Tuesday, October 8, 2013

Step Back From That Ledge, My Friend


I was already in my car & headed to Starbucks when I realized I'd left something at home. Rather than re-parking in my complex's lot all the way back down the street, I instead pulled into the courtyard behind my building. Is "courtyard" the right word? It's a glorified driveway for the residents who pay $150 extra a month to park in individual one-car garages. There's a big "NO PARKING" sign there, but if you pull up close to the brick wall & leave your flashers on & make it quick, you'll be fine. Our super, Anthony, is friendly & forgiving, & plus, he likes me even though I don't know how to use my dishwasher.

As I pulled up close to the wall, I spotted my downstairs neighbor, Barbara, who likes me a lot less than the super does. When she started motioning toward the back of the lot, I rolled my window down to talk to her: "There's a man back there!" she told me frantically. "I wanted you to see him. I think he fell. An ambulance is coming."

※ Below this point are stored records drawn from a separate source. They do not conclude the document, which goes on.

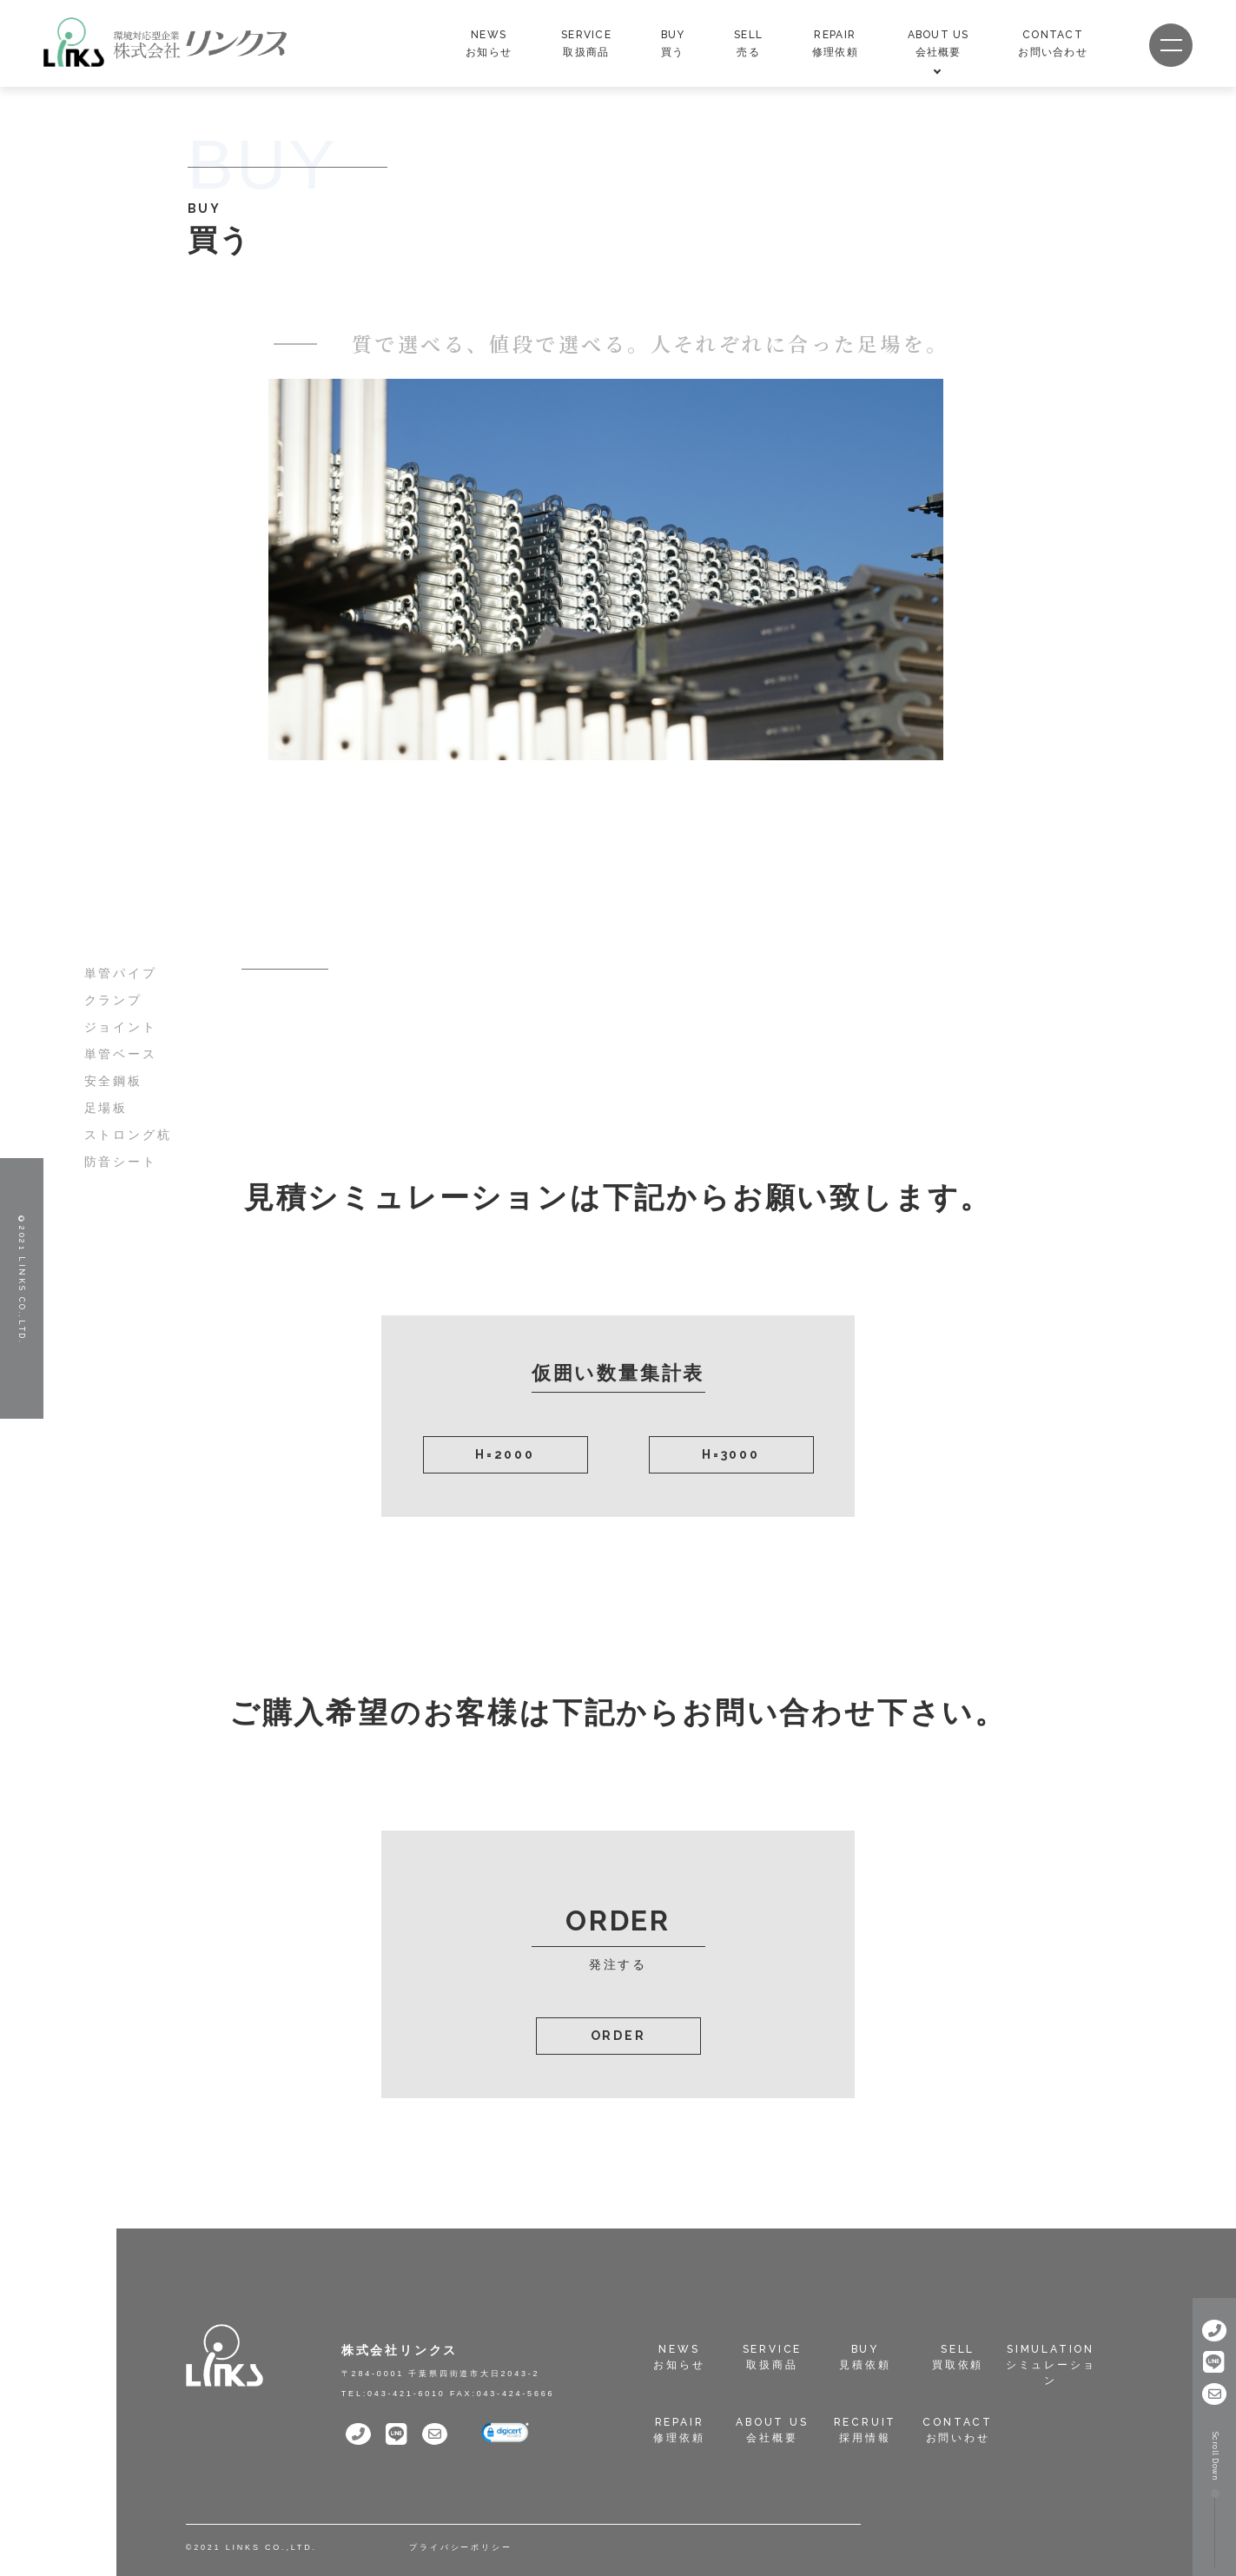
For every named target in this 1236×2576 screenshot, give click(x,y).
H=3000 (731, 1454)
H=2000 (505, 1454)
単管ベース (120, 1054)
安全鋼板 (113, 1081)
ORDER (618, 2036)
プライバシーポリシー (460, 2547)
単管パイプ (120, 973)
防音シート (120, 1162)
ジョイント (120, 1027)
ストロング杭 (128, 1135)
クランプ (113, 1000)
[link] (505, 2434)
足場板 (106, 1108)
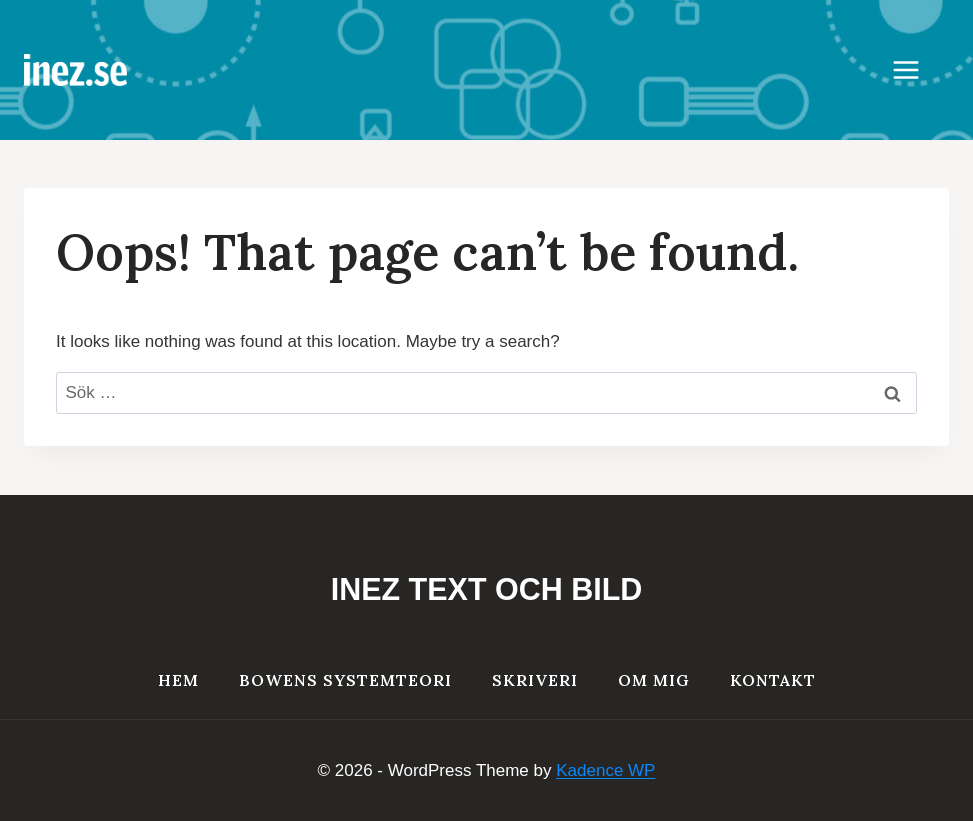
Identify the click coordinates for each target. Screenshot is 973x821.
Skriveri (535, 680)
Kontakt (773, 680)
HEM (178, 680)
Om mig (654, 680)
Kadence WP (605, 770)
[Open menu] (916, 69)
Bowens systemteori (345, 680)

Indeed, a man was lying, legs splayed, toward the back of the lot. Quickly, my brain calculated options: Park your car here, go wait with him. Park your car somewhere else, come back to him. But before I could process a decision, I heard sirens closing in behind me & three police cars zoomed into the lot, surrounding my car. Carefully, waving apologies to the officers as they navigated the tiny space, I maneuvered my way out & parked my car on the street, away from the growing chaos.

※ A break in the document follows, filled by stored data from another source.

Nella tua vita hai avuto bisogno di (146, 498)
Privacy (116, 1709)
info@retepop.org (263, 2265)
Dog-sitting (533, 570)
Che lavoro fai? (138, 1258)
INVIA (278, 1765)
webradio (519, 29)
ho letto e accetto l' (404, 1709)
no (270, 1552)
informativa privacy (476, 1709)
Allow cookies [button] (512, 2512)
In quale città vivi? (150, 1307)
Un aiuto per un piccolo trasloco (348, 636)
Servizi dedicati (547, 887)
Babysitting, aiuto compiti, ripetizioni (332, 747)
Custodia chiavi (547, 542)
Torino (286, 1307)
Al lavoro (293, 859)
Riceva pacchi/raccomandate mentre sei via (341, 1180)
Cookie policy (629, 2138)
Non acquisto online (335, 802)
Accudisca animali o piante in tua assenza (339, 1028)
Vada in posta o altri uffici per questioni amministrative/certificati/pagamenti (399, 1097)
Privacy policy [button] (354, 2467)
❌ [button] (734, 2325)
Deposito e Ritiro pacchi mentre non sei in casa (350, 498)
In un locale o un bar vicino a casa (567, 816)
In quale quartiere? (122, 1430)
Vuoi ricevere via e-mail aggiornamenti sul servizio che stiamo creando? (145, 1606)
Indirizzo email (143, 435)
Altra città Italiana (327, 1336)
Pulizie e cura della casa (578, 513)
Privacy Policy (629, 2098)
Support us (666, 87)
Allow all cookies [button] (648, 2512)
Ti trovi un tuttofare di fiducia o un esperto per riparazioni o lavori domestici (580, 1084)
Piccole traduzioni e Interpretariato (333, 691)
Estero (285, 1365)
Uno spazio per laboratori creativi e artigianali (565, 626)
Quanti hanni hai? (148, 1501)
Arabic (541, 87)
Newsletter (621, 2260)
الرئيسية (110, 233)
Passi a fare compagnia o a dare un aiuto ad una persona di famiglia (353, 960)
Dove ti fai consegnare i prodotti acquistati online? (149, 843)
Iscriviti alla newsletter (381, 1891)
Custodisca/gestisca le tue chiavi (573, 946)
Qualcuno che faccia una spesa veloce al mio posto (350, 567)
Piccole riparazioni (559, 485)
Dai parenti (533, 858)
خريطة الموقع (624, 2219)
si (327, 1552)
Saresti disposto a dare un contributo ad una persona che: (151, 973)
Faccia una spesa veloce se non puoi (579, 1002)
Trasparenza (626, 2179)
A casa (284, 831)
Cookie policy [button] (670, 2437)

And then I went up to my apartment, ostensibly to retrieve what I'd forgotten... but also to peer out my window, which overlooks the courtyard lot.

I watched for nearly an hour as policemen tended to the man, who was initially unresponsive. Immediately upon awaking, though, he tried to sit up & began to scream - "Oh my God, oh my God, oh my God," over & over & over, echoing off the brick & reverberating through that small, enclosed space & carrying up into the open windows above. More police cars arrived; two ambulances followed. As EMTs tried to load the man onto a backboard, his screams continued: oh my God, oh my God, oh my God. "Stop trying to move," I heard medics tell him. "You're making it worse." Each time, he stopped for less than a minute, & each time, the wailing began again.

I could only hear pieces of the conversations that surrounded his screams - a neighbor yelling down that the man had jumped, the police pointing to a nearby apartment complex where they thought he lived, my super collecting empty beer cans from the area where he'd fallen, a medic mentioning a broken ankle, broken legs. Once he'd been backboarded & wheeled into an ambulance, I watched as they secured him down & stuck him with needles. And all the while, he kept screaming.

I don't know what happened. I don't know who he is or whether he lives in my building or how he ended up lying face-up in my driveway. I don't know if he jumped, or if he fell, or if maybe there was no descent at all - maybe he was drunk, maybe he tripped, maybe it wasn't as bad as it all seemed. Maybe it was something else entirely, something I can't imagine. No, I don't know anything except how scared he sounded, how sad, how utterly racked with pain, & how I felt listening to him & watching, horrified & helpless, as first responders tried to assist him.

Finally, I had to leave, not only because it was the middle of a workday but because I'd begun to feel physically ill, my lack of breakfast roiling in my stomach & threatening to rise. I've always been a little nosy - you've got to be, I guess, to ever aspire to be a journalist - but it's never manifested itself in this way, in watching so closely as another human being suffers so badly. Why did I feel so compelled to look on, to listen? As I exited my apartment complex, I hoped to run into neighbors who might also have overheard the whole ordeal, thinking I could find some solace in "Can you believe it?!" small talk with strangers who were also struggling to place their feelings.

But it was just like any other Tuesday at 10am, no one milling about in the lobby or the front yard or anywhere at all. In fact, from the front of the building, where my car was parked, the bright police lights & chartreuse ambulances were hidden from view, no visible signs of the tumult still happening in the backyard. Everything was silent, just another day, the world carrying on as usual.

Before I shut my car door, though, I heard it again, more faintly this time, carrying from around the corner: Oh my God, oh my God, oh my God...

I haven't stopped thinking about him all day. It's going to take a long time, I think, for those words to fade.